• [Task goal]:
Only text lines belong in the answer: the lines from the first one in the records through the line with "Selling Impulse Bu", copied exactly.
━━━ Given data ━━━
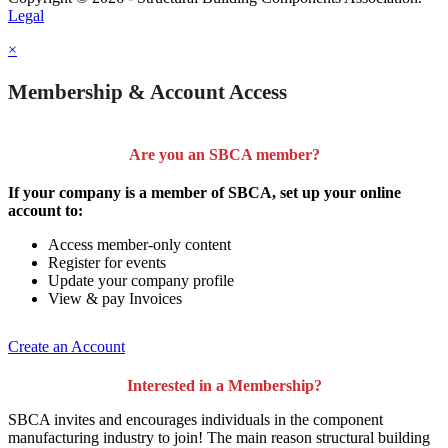
Legal
×
Membership & Account Access
Are you an SBCA member?
If your company is a member of SBCA, set up your online
account to:
Access member-only content
Register for events
Update your company profile
View & pay Invoices
Create an Account
Interested in a Membership?
SBCA invites and encourages individuals in the component
manufacturing industry to join!
The main reason structural building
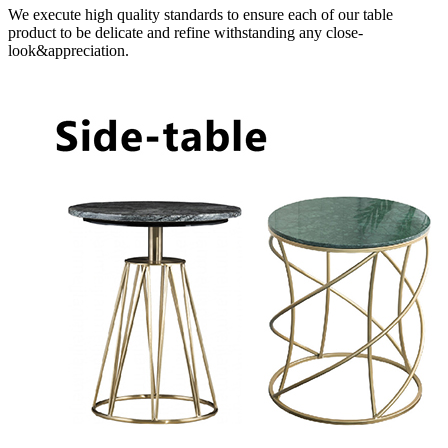
We execute high quality standards to ensure each of our table
product to be delicate and refine withstanding any close-
look&appreciation.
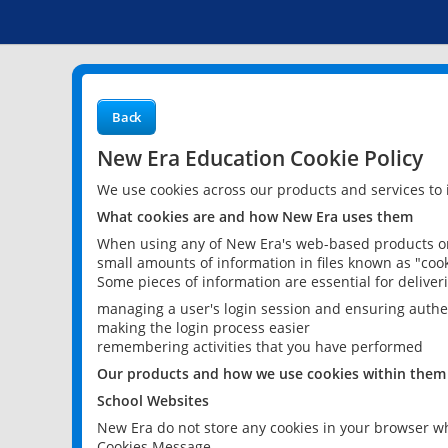
Back
New Era Education Cookie Policy
We use cookies across our products and services to
What cookies are and how New Era uses them
When using any of New Era's web-based products or 
small amounts of information in files known as "cook
Some pieces of information are essential for delive
managing a user's login session and ensuring authe
making the login process easier
remembering activities that you have performed
Our products and how we use cookies within them
School Websites
New Era do not store any cookies in your browser wh
Cookies Message.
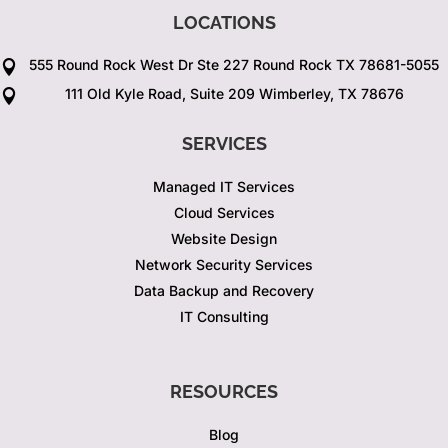
LOCATIONS
555 Round Rock West Dr Ste 227 Round Rock TX 78681-5055

111 Old Kyle Road, Suite 209 Wimberley, TX 78676

SERVICES
Managed IT Services
Cloud Services
Website Design
Network Security Services
Data Backup and Recovery
IT Consulting
RESOURCES
Blog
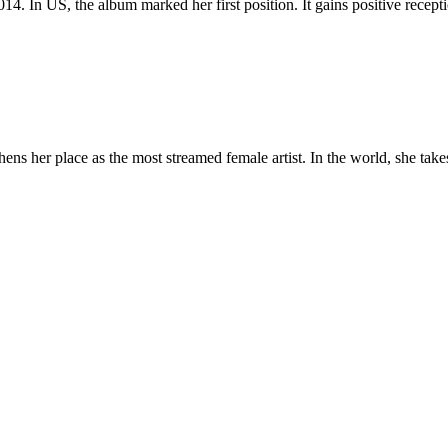
 2014. In US, the album marked her first position. It gains positive rece
s her place as the most streamed female artist. In the world, she takes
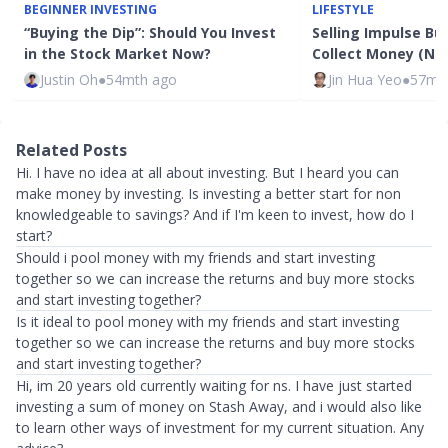
BEGINNER INVESTING
LIFESTYLE
“Buying the Dip”: Should You Invest
Selling Impulse Bu
in the Stock Market Now?
Collect Money (Not
Justin Oh
●
54mth ago
Jin Hua Yeo
●
57mt
Related Posts
Hi. I have no idea at all about investing. But I heard you can
make money by investing. Is investing a better start for non
knowledgeable to savings? And if I'm keen to invest, how do I
start?
Should i pool money with my friends and start investing
together so we can increase the returns and buy more stocks
and start investing together?
Is it ideal to pool money with my friends and start investing
together so we can increase the returns and buy more stocks
and start investing together?
Hi, im 20 years old currently waiting for ns. I have just started
investing a sum of money on Stash Away, and i would also like
to learn other ways of investment for my current situation. Any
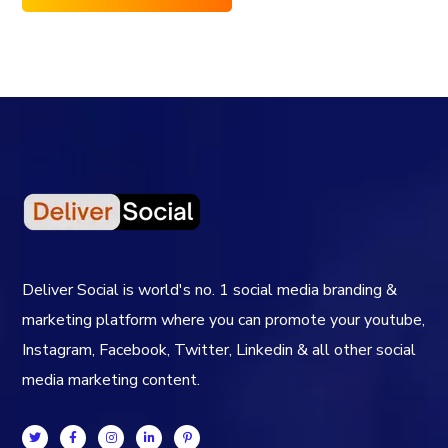
Deliver Social is world's no. 1 social media branding &
marketing platform where you can promote your youtube,
Instagram, Facebook, Twitter, Linkedin & all other social
media marketing content.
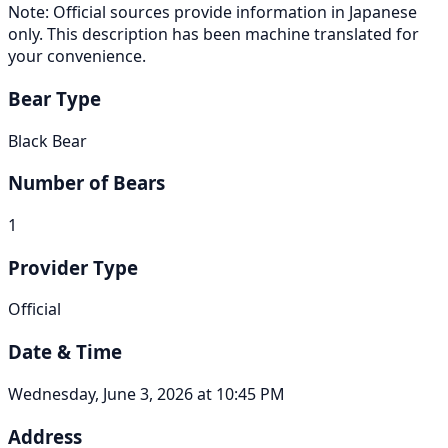
Note: Official sources provide information in Japanese
only. This description has been machine translated for
your convenience.
Bear Type
Black Bear
Number of Bears
1
Provider Type
Official
Date & Time
Wednesday, June 3, 2026 at 10:45 PM
Address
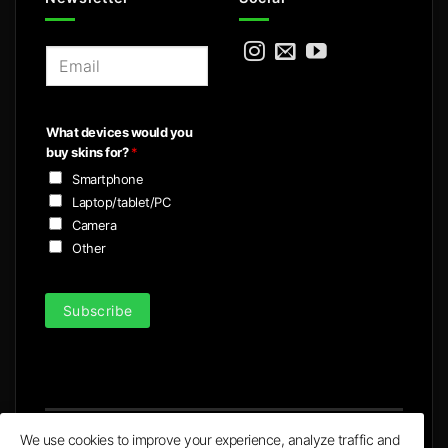
E
m
a
i
What devices would you
l
buy skins for?
*
*
Smartphone
Laptop/tablet/PC
Camera
Other
Subscribe
We use cookies to improve your experience, analyze traffic and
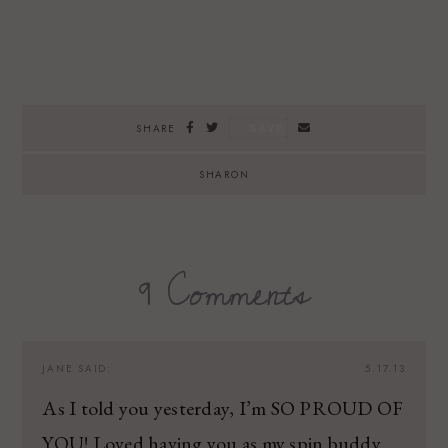
SAVE
SHARE
SHARON
9 Comments
JANE
SAID:
5.17.13
As I told you yesterday, I’m SO PROUD OF
YOU! Loved having you as my spin buddy.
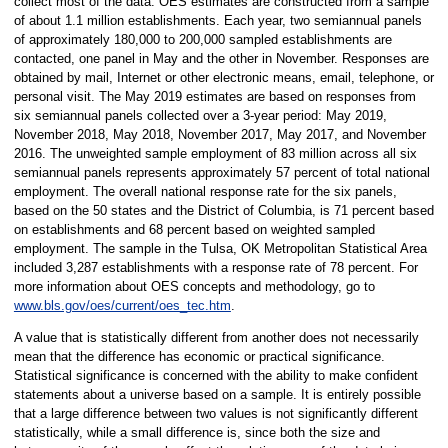
collect most of the data. OES estimates are constructed from a sample
of about 1.1 million establishments. Each year, two semiannual panels
of approximately 180,000 to 200,000 sampled establishments are
contacted, one panel in May and the other in November. Responses are
obtained by mail, Internet or other electronic means, email, telephone, or
personal visit. The May 2019 estimates are based on responses from
six semiannual panels collected over a 3-year period: May 2019,
November 2018, May 2018, November 2017, May 2017, and November
2016. The unweighted sample employment of 83 million across all six
semiannual panels represents approximately 57 percent of total national
employment. The overall national response rate for the six panels,
based on the 50 states and the District of Columbia, is 71 percent based
on establishments and 68 percent based on weighted sampled
employment. The sample in the Tulsa, OK Metropolitan Statistical Area
included 3,287 establishments with a response rate of 78 percent. For
more information about OES concepts and methodology, go to
www.bls.gov/oes/current/oes_tec.htm
.
A value that is statistically different from another does not necessarily
mean that the difference has economic or practical significance.
Statistical significance is concerned with the ability to make confident
statements about a universe based on a sample. It is entirely possible
that a large difference between two values is not significantly different
statistically, while a small difference is, since both the size and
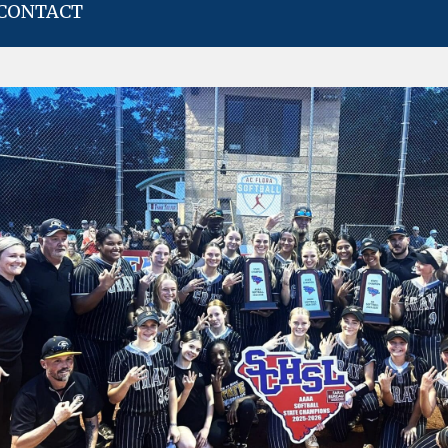
CONTACT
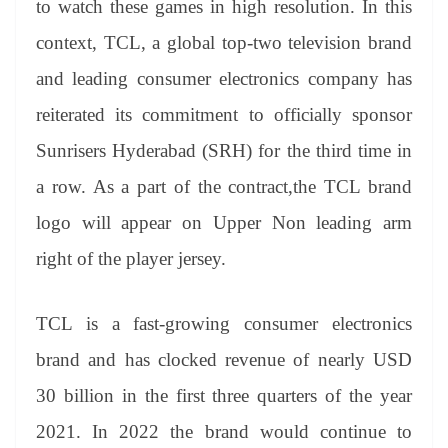
to watch these games in high resolution. In this
e
context, TCL, a global top-two television brand
and leading consumer electronics company has
reiterated its commitment to officially sponsor
Sunrisers Hyderabad (SRH) for the third time in
a row. As a part of the contract,the TCL brand
logo will appear on Upper Non leading arm
right of the player jersey.
TCL is a fast-growing consumer electronics
brand and has clocked revenue of nearly USD
30 billion in the first three quarters of the year
2021. In 2022 the brand would continue to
━━━
• [Task result]:
Legal
×
Membership & Account Access
Are you an SBCA member?
If your company is a member of SBCA, set up your online
account to:
Access member-only content
Register for events
Update your company profile
View & pay Invoices
Create an Account
Interested in a Membership?
SBCA invites and encourages individuals in the component
manufacturing industry to join!
The main reason structural building
We execute high quality standards to ensure each of our table
product to be delicate and refine withstanding any close-
look&appreciation.
Back
New Era Education Cookie Policy
We use cookies across our products and services to
What cookies are and how New Era uses them
When using any of New Era's web-based products or 
small amounts of information in files known as "cook
Some pieces of information are essential for delive
managing a user's login session and ensuring authe
making the login process easier
remembering activities that you have performed
Our products and how we use cookies within them
School Websites
New Era do not store any cookies in your browser wh
Cookies Message.
LOCATIONS
555 Round Rock West Dr Ste 227 Round Rock TX 78681-5055

111 Old Kyle Road, Suite 209 Wimberley, TX 78676

SERVICES
Managed IT Services
Cloud Services
Website Design
Network Security Services
Data Backup and Recovery
IT Consulting
RESOURCES
Blog
 2014. In US, the album marked her first position. It gains positive rece
s her place as the most streamed female artist. In the world, she takes
BEGINNER INVESTING
LIFESTYLE
“Buying the Dip”: Should You Invest
Selling Impulse Bu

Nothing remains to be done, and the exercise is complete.